Trump administration says it cut funding to some UN food programmes by mistake

Yahoo08-04-2025

The US State Department said it had reversed an undisclosed number of sweeping funding cuts to UN World Food Programme emergency projects in 14 impoverished countries, saying it had terminated some of the contracts for life-saving aid by mistake.
'There were a few programmes that were cut in other countries that were not meant to be cut, that have been rolled back and put into place,' State Department spokeswoman Tammy Bruce told reporters.
Ms Bruce said she had no immediate information on which countries had US funding for food aid restored after a days-long cut-off. She gave no explanation for how some contracts came to be cancelled in error.
The World Food Programme did not immediately respond to messages seeking comment.
The Associated Press reported on Monday that the Trump administration cut funding to WFP emergency programmes helping keep millions alive in Afghanistan, Syria, Yemen and 11 other countries, many of them struggling with conflict, according to the agency and officials who spoke to the AP.

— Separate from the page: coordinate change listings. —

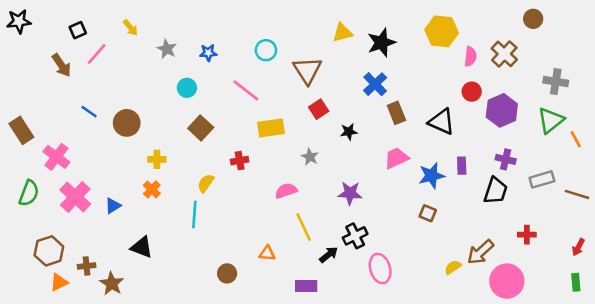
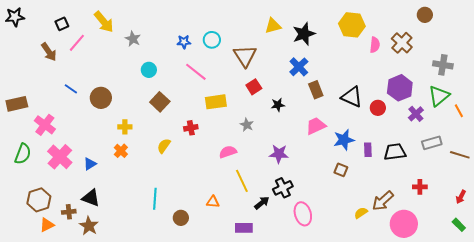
yellow arrow: (130, 28) -> (104, 22), size x1.6
blue star: (208, 53) -> (184, 42), moved
red circle: (472, 92) -> (378, 108), moved
brown rectangle: (21, 130) -> (17, 104), turned -70
purple cross: (506, 159) -> (416, 114), moved, turned 35
purple rectangle: (462, 166) -> (368, 150), moved
black trapezoid: (496, 191) -> (395, 152), turned -115
cyan line: (194, 215) -> (155, 199), moved
black triangle: (142, 247) -> (91, 198), moved
green rectangle: (576, 282) -> (459, 225), turned -40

US Secretary of State Marco Rubio and other administration officials had pledged to spare emergency food programmes and other life-and-death aid even as the Trump administration and Elon Musk's Department of Government Efficiency (Doge) dismantled the US Agency for International Development.
All but several hundred of USAid's thousands of contracts for aid and development programmes abroad have been eliminated. The new cuts had hit some of the last remaining humanitarian programmes run by USAid.
Notices sent over the last week had said US funding for WFP emergency programmes in 14 countries were among about 60 being cancelled in the Middle East, Africa, Central and South America and the Pacific Islands 'for the convenience of the US Government'.
Those latest terminations were at the direction of Jeremy Lewin, a top Doge lieutenant who was appointed to oversee the elimination of USAid programmes, according to termination notices sent to partners and viewed by the AP.
The WFP, the world's largest provider of food aid, had publicly appealed to the US on Monday to reconsider cuts worth hundreds of millions of dollars for food programmes.
'This could amount to a death sentence for millions of people facing extreme hunger and starvation,' WFP posted on X.